| TASK BRIEF |
Copy the data that follows, character for character, minus the pictures.

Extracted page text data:
%%

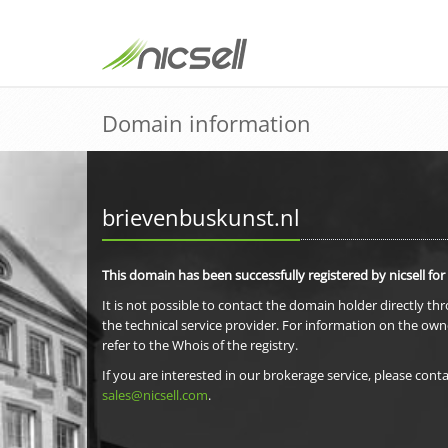
Domain information
brievenbuskunst.nl
This domain has been successfully registered by nicsell for
It is not possible to contact the domain holder directly th
the technical service provider. For information on the own
refer to the Whois of the registry.
If you are interested in our brokerage service, please conta
sales@nicsell.com
.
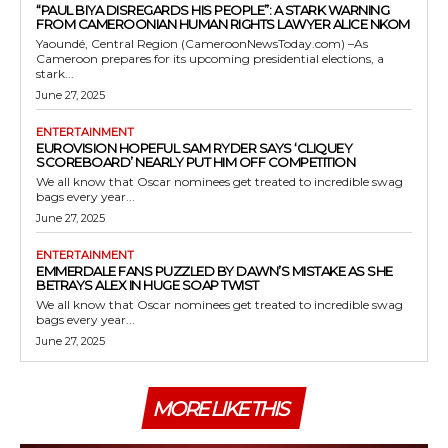
“PAUL BIYA DISREGARDS HIS PEOPLE”: A STARK WARNING
FROM CAMEROONIAN HUMAN RIGHTS LAWYER ALICE NKOM
Yaoundé, Central Region (CameroonNewsToday.com) –As
Cameroon prepares for its upcoming presidential elections, a
stark...
June 27, 2025
ENTERTAINMENT
EUROVISION HOPEFUL SAM RYDER SAYS ‘CLIQUEY
SCOREBOARD’ NEARLY PUT HIM OFF COMPETITION
We all know that Oscar nominees get treated to incredible swag
bags every year...
June 27, 2025
ENTERTAINMENT
EMMERDALE FANS PUZZLED BY DAWN’S MISTAKE AS SHE
BETRAYS ALEX IN HUGE SOAP TWIST
We all know that Oscar nominees get treated to incredible swag
bags every year...
June 27, 2025
MORE LIKE THIS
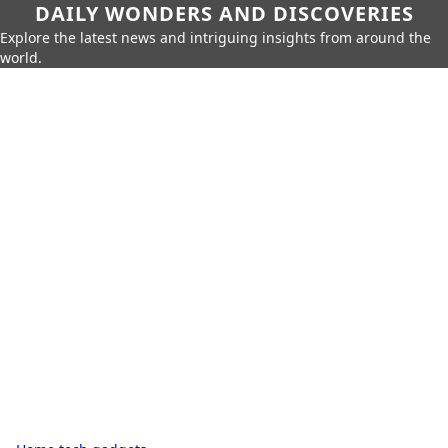
DAILY WONDERS AND DISCOVERIES
Explore the latest news and intriguing insights from around the
world.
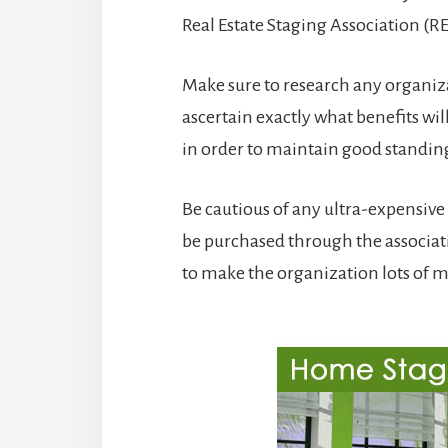
Real Estate Staging Association (R
Make sure to research any organiza
ascertain exactly what benefits wil
in order to maintain good standin
Be cautious of any ultra-expensi
be purchased through the associat
to make the organization lots of 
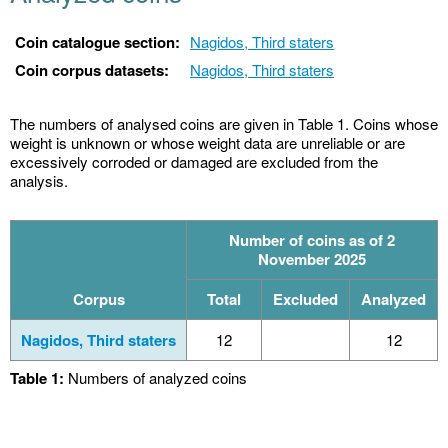
Coin catalogue section:
Nagidos, Third staters
Coin corpus datasets:
Nagidos, Third staters
The numbers of analysed coins are given in Table 1. Coins whose
weight is unknown or whose weight data are unreliable or are
excessively corroded or damaged are excluded from the
analysis.
Number of coins as of 2
November 2025
Corpus
Total
Excluded
Analyzed
Nagidos, Third staters
12
12
Table 1:
Numbers of analyzed coins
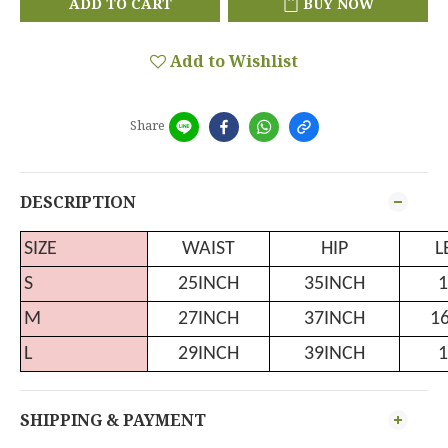
ADD TO CART
BUY NOW
Add to Wishlist
Share
DESCRIPTION
SIZE
WAIST
HIP
L
S
25INCH
35INCH
1
M
27INCH
37INCH
1
L
29INCH
39INCH
1
SHIPPING & PAYMENT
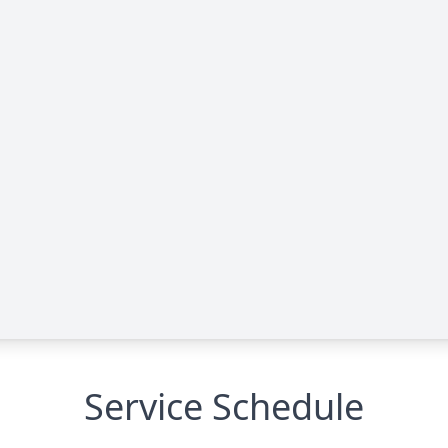
Service Schedule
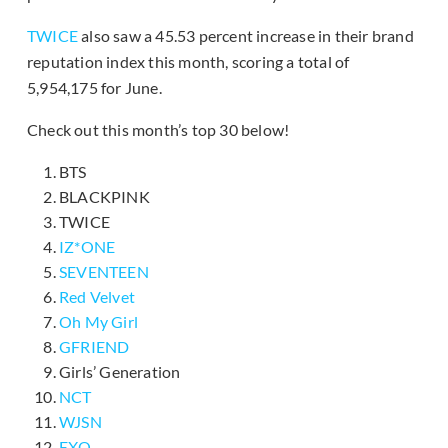
TWICE
also saw a 45.53 percent increase in their brand
reputation index this month, scoring a total of
5,954,175 for June.
Check out this month’s top 30 below!
BTS
BLACKPINK
TWICE
IZ*ONE
SEVENTEEN
Red Velvet
Oh My Girl
GFRIEND
Girls’ Generation
NCT
WJSN
EXO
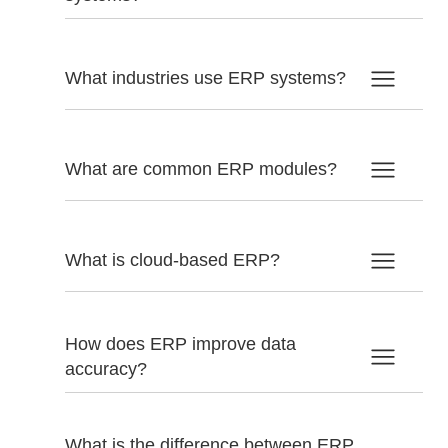
What industries use ERP systems?
What are common ERP modules?
What is cloud-based ERP?
How does ERP improve data
accuracy?
What is the difference between ERP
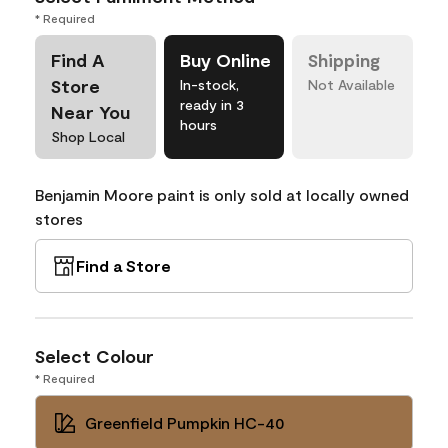
* Required
Find A
Buy Online
Shipping
Store
In-stock,
Not Available
ready in 3
Near You
hours
Shop Local
Benjamin Moore paint is only sold at locally owned
stores
Find a Store
Select Colour
* Required
Greenfield Pumpkin HC-40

%%

| WRITTEN SOLUTION |
Domain information
brievenbuskunst.nl
This domain has been successfully registered by nicsell for
It is not possible to contact the domain holder directly th
the technical service provider. For information on the own
refer to the Whois of the registry.
If you are interested in our brokerage service, please conta
sales@nicsell.com
.
“PAUL BIYA DISREGARDS HIS PEOPLE”: A STARK WARNING
FROM CAMEROONIAN HUMAN RIGHTS LAWYER ALICE NKOM
Yaoundé, Central Region (CameroonNewsToday.com) –As
Cameroon prepares for its upcoming presidential elections, a
stark...
June 27, 2025
ENTERTAINMENT
EUROVISION HOPEFUL SAM RYDER SAYS ‘CLIQUEY
SCOREBOARD’ NEARLY PUT HIM OFF COMPETITION
We all know that Oscar nominees get treated to incredible swag
bags every year...
June 27, 2025
ENTERTAINMENT
EMMERDALE FANS PUZZLED BY DAWN’S MISTAKE AS SHE
BETRAYS ALEX IN HUGE SOAP TWIST
We all know that Oscar nominees get treated to incredible swag
bags every year...
June 27, 2025
MORE LIKE THIS
DAILY WONDERS AND DISCOVERIES
Explore the latest news and intriguing insights from around the
world.
Real Estate Staging Association (R
Make sure to research any organiza
ascertain exactly what benefits wil
in order to maintain good standin
Be cautious of any ultra-expensi
be purchased through the associat
to make the organization lots of 
Coin catalogue section:
Nagidos, Third staters
Coin corpus datasets:
Nagidos, Third staters
The numbers of analysed coins are given in Table 1. Coins whose
weight is unknown or whose weight data are unreliable or are
excessively corroded or damaged are excluded from the
analysis.
Number of coins as of 2
November 2025
Corpus
Total
Excluded
Analyzed
Nagidos, Third staters
12
12
Table 1:
Numbers of analyzed coins
ADD TO CART
BUY NOW
Add to Wishlist
Share
DESCRIPTION
SIZE
WAIST
HIP
L
S
25INCH
35INCH
1
M
27INCH
37INCH
1
L
29INCH
39INCH
1
SHIPPING & PAYMENT
Service Schedule
TWICE
also saw a 45.53 percent increase in their brand
reputation index this month, scoring a total of
5,954,175 for June.
Check out this month’s top 30 below!
BTS
BLACKPINK
TWICE
IZ*ONE
SEVENTEEN
Red Velvet
Oh My Girl
GFRIEND
Girls’ Generation
NCT
WJSN
EXO
What industries use ERP systems?
What are common ERP modules?
What is cloud-based ERP?
How does ERP improve data
accuracy?
What is the difference between ERP
* Required
Find A
Buy Online
Shipping
Store
In-stock,
Not Available
ready in 3
Near You
hours
Shop Local
Benjamin Moore paint is only sold at locally owned
stores
Find a Store
Select Colour
* Required
Greenfield Pumpkin HC-40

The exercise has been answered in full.